“I think the Fed is making a mistake. They are so tight. I think the Fed has gone crazy,” the president told reporters in October.
The independence of the Fed is one of the pillars of confidence global investors have in the U.S. financial system. Powell’s removal would undermine that confidence because it would now seem the most important central bank was now under the control of a politician, who may not always have the best interests of the economy at heart. Sometimes it’s necessary to raise interest rates to keep inflation in check. The Fed has a dual mandate: to maximize employment and stabilize inflation.
After Trump first began his criticism of the Fed in July, former Dallas Fed President Richard Fisher told CNBC the president was out of line.
“One of the hallmarks of our great American economy is preserving the independence of the Federal Reserve. No president should interfere with the workings of the Fed,” Fisher said. “Were I Chairman Powell, I would ignore the president and do my job and I am confident he will do just that.”
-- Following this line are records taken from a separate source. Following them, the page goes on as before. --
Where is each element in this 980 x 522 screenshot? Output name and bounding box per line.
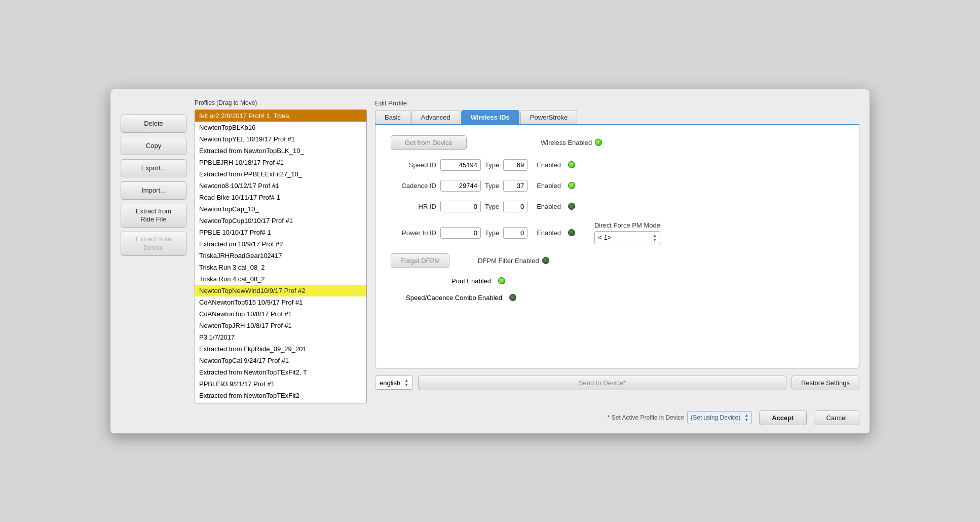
- copy-button[interactable]: Copy: [121, 137, 186, 155]
- wireless-enabled-led: [595, 139, 602, 146]
- delete-button[interactable]: Delete: [121, 115, 186, 133]
- list-item[interactable]: Extracted from FkpRiide_09_29_201: [195, 343, 366, 355]
- profile-list-wrapper: Profiles (Drag to Move) felt ar2 2/8/201…: [195, 99, 367, 403]
- list-item[interactable]: Newtonb8 10/12/17 Prof #1: [195, 180, 366, 192]
- direct-force-select[interactable]: <-1> ▲▼: [594, 231, 660, 244]
- list-item[interactable]: NewtonTopYEL 10/19/17 Prof #1: [195, 133, 366, 145]
- dfpm-filter-group: DFPM Filter Enabled: [468, 257, 549, 265]
- edit-profile-label: Edit Profile: [375, 99, 859, 107]
- power-in-enabled-led: [568, 229, 575, 236]
- list-item[interactable]: felt ar2 2/8/2017 Prof# 1, Twea: [195, 110, 366, 122]
- speed-type-label: Type: [485, 161, 499, 169]
- hr-type-input[interactable]: [503, 201, 527, 212]
- send-to-device-button[interactable]: Send to Device*: [418, 376, 786, 390]
- list-item[interactable]: Road Bike 10/11/17 Prof# 1: [195, 192, 366, 203]
- tab-basic[interactable]: Basic: [375, 110, 410, 124]
- forget-dfpm-button[interactable]: Forget DFPM: [391, 253, 449, 268]
- cadence-type-input[interactable]: [503, 180, 527, 192]
- profiles-label: Profiles (Drag to Move): [195, 99, 367, 106]
- cancel-button[interactable]: Cancel: [814, 411, 859, 425]
- list-item[interactable]: Triska Run 4 cal_08_2: [195, 273, 366, 285]
- direct-force-section: Direct Force PM Model <-1> ▲▼: [594, 221, 662, 244]
- cadence-enabled-led: [568, 182, 575, 189]
- power-in-id-input[interactable]: [440, 227, 481, 239]
- power-in-type-input[interactable]: [503, 227, 527, 239]
- speed-id-label: Speed ID: [391, 161, 436, 169]
- wireless-content: Get from Device Wireless Enabled Speed I…: [391, 135, 844, 302]
- list-item[interactable]: Extracted on 10/9/17 Prof #2: [195, 238, 366, 250]
- list-item[interactable]: P3 1/7/2017: [195, 331, 366, 343]
- tab-content: Get from Device Wireless Enabled Speed I…: [375, 125, 859, 368]
- power-in-enabled-label: Enabled: [537, 229, 561, 237]
- extract-device-button[interactable]: Extract from Device: [121, 232, 186, 256]
- speed-enabled-led: [568, 161, 575, 168]
- speed-cadence-combo-led: [509, 294, 516, 301]
- right-panel: Edit Profile BasicAdvancedWireless IDsPo…: [375, 99, 859, 390]
- speed-type-input[interactable]: [503, 159, 527, 171]
- tab-advanced[interactable]: Advanced: [411, 110, 460, 124]
- cadence-id-label: Cadence ID: [391, 182, 436, 190]
- dfpm-filter-led: [542, 257, 549, 264]
- dfpm-filter-label: DFPM Filter Enabled: [478, 257, 539, 265]
- hr-type-label: Type: [485, 203, 499, 210]
- set-active-area: * Set Active Profile in Device (Set usin…: [608, 411, 752, 424]
- list-item[interactable]: Extracted from NewtonTopBLK_10_: [195, 145, 366, 157]
- pout-enabled-label: Pout Enabled: [451, 277, 491, 285]
- list-item[interactable]: NewtonTopNewWind10/9/17 Prof #2: [195, 285, 366, 296]
- list-item[interactable]: PPBLE 10/10/17 Prof# 1: [195, 227, 366, 238]
- cadence-enabled-label: Enabled: [537, 182, 561, 190]
- speed-cadence-combo-label: Speed/Cadence Combo Enabled: [406, 294, 502, 302]
- select-arrows-icon: ▲▼: [653, 233, 657, 242]
- cadence-id-row: Cadence ID Type Enabled: [391, 180, 844, 192]
- list-item[interactable]: TriskaJRHRoadGear102417: [195, 250, 366, 262]
- list-item[interactable]: NewtonTopCup10/10/17 Prof #1: [195, 215, 366, 227]
- pout-enabled-led: [498, 277, 505, 284]
- pout-row: Pout Enabled: [451, 277, 844, 285]
- list-item[interactable]: NewtonTopCal 9/24/17 Prof #1: [195, 355, 366, 366]
- wireless-enabled-label: Wireless Enabled: [541, 139, 592, 146]
- direct-force-value: <-1>: [598, 234, 612, 241]
- list-item[interactable]: Extracted from NewtonTopTExFit2: [195, 390, 366, 401]
- list-item[interactable]: Extracted from PPBLEExFit27_10_: [195, 168, 366, 180]
- forget-dfpm-row: Forget DFPM DFPM Filter Enabled: [391, 253, 844, 268]
- sidebar-buttons: Delete Copy Export... Import... Extract …: [121, 99, 186, 256]
- tab-wireless-ids[interactable]: Wireless IDs: [461, 110, 519, 124]
- speed-cadence-row: Speed/Cadence Combo Enabled: [406, 294, 844, 302]
- power-in-type-label: Type: [485, 229, 499, 237]
- language-value: english: [380, 379, 400, 387]
- list-item[interactable]: Extracted from NewtonTopTExFit2, T: [195, 366, 366, 378]
- extract-ride-button[interactable]: Extract from Ride File: [121, 204, 186, 228]
- export-button[interactable]: Export...: [121, 159, 186, 177]
- list-item[interactable]: Triska Run 3 cal_08_2: [195, 262, 366, 273]
- power-in-row: Power In ID Type Enabled Direct Force PM…: [391, 221, 844, 244]
- speed-id-row: Speed ID Type Enabled: [391, 159, 844, 171]
- list-item[interactable]: CdANewtonTop515 10/9/17 Prof #1: [195, 296, 366, 308]
- list-item[interactable]: NewtonTopJRH 10/8/17 Prof #1: [195, 320, 366, 331]
- accept-button[interactable]: Accept: [759, 411, 806, 425]
- hr-id-label: HR ID: [391, 203, 436, 210]
- speed-enabled-label: Enabled: [537, 161, 561, 169]
- device-select[interactable]: (Set using Device) ▲▼: [687, 411, 752, 424]
- get-from-device-row: Get from Device Wireless Enabled: [391, 135, 844, 150]
- hr-enabled-label: Enabled: [537, 203, 561, 210]
- language-select[interactable]: english ▲▼: [375, 376, 413, 390]
- device-select-arrows-icon: ▲▼: [744, 413, 748, 422]
- hr-enabled-led: [568, 203, 575, 210]
- language-arrows-icon: ▲▼: [404, 378, 408, 387]
- list-item[interactable]: NewtonTopCap_10_: [195, 203, 366, 215]
- power-in-id-label: Power In ID: [391, 229, 436, 237]
- profile-list[interactable]: felt ar2 2/8/2017 Prof# 1, TweaNewtonTop…: [195, 109, 367, 403]
- tab-powerstroke[interactable]: PowerStroke: [520, 110, 577, 124]
- hr-id-input[interactable]: [440, 201, 481, 212]
- restore-settings-button[interactable]: Restore Settings: [791, 376, 859, 390]
- list-item[interactable]: PPBLEJRH 10/18/17 Prof #1: [195, 157, 366, 168]
- import-button[interactable]: Import...: [121, 181, 186, 200]
- get-from-device-button[interactable]: Get from Device: [391, 135, 467, 150]
- list-item[interactable]: PPBLE93 9/21/17 Prof #1: [195, 378, 366, 390]
- main-dialog: Delete Copy Export... Import... Extract …: [110, 89, 870, 434]
- list-item[interactable]: CdANewtonTop 10/8/17 Prof #1: [195, 308, 366, 320]
- list-item[interactable]: NewtonTopBLKb16_: [195, 122, 366, 133]
- speed-id-input[interactable]: [440, 159, 481, 171]
- cadence-id-input[interactable]: [440, 180, 481, 192]
- bottom-bar: english ▲▼ Send to Device* Restore Setti…: [375, 376, 859, 390]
The S&P 500 sits less than 3 percent away from a bear market, pushed there by Fed fears, but also by the trade battle Trump has waged with China and turmoil within his own administration. Contrary to what occurred when he first took office, the president’s comments and actions have now turned into a negative for the stock market, because of the uncertainty he is causing.
If Trump were to try to remove Powell or force his resignation it could cause the market to drop at least another five percent, according to Jeff Kilburg, CEO of KKM Financial in Chicago.
But Trump may want to wait and see, Kilburg said, as the Fed is likely to be less aggressive with rate hikes next year.
“Powell will only go one or two times in 2019,” he said.